Ayons la sagesse d’arrêter la discussion quand nous arrivons au roc dur du désaccord irréductible, n’essayons pas de discuter l’indiscutable.

 


samedi 24 juillet 2021

Le passe sanitaire est-il antidémocratique ?


La restriction des libertés individuelles caractérise les dictatures, mais elle ne contredit pas l’idéal démocratique si elle est légitimée par le bien commun. Rousseau formulait ainsi cette idée : « Il faut bien distinguer la liberté naturelle qui n’a pour borne que la force de l’individu, de la liberté civile qui est limitée par la Volonté générale […] ce que tout citoyen devrait vouloir pour le bien de tous. ». De ce point de vue, le problème que pose le passe sanitaire n’est pas tant l’atteinte aux libertés individuelles que la question de savoir s’il émane de la Volonté générale et du bien commun. Deux autres questions en découlent : Qui détermine le bien commun ? De quelle autorité légitime émane la Volonté générale ?
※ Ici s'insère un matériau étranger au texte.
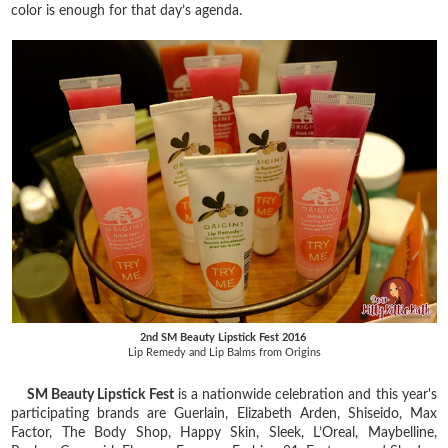
color is enough for that day’s agenda.
2nd SM Beauty Lipstick Fest 2016
Lip Remedy and Lip Balms from Origins
SM Beauty Lipstick Fest
is a nationwide celebration and this year's
participating brands are Guerlain, Elizabeth Arden, Shiseido, Max
Factor, The Body Shop, Happy Skin, Sleek, L’Oreal, Maybelline,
Le bien commun en pandémie signifie la solidarité de tous avec les personnes exposées. En l’occurrence, dans cette pandémie, il faut distinguer deux groupes : les personnes fragiles du point de vue biologique, les personnes vulnérables du point de vue psychosocial. Les mesures de confinement découlaient d’un arbitrage en faveur du premier groupe dont les vies étaient directement menacées.
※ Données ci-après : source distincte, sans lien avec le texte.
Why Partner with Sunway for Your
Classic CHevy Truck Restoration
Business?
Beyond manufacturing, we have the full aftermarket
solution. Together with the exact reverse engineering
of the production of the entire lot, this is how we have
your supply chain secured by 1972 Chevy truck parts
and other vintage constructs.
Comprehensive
La Volonté générale est une fiction nécessaire qui résulte d’un accord entre les citoyens quant au bien commun, au sacrifice de leur bien personnel – leurs désirs, leurs intérêts et leurs libertés individuelles. En régime représentatif, l’autorité conférée par l’élection rend légitime l’expression de la Volonté générale par les élus. Or la pandémie survient dans une période de perte de légitimité du pouvoir et de défiance généralisée envers les institutions en charge de la délibération démocratique.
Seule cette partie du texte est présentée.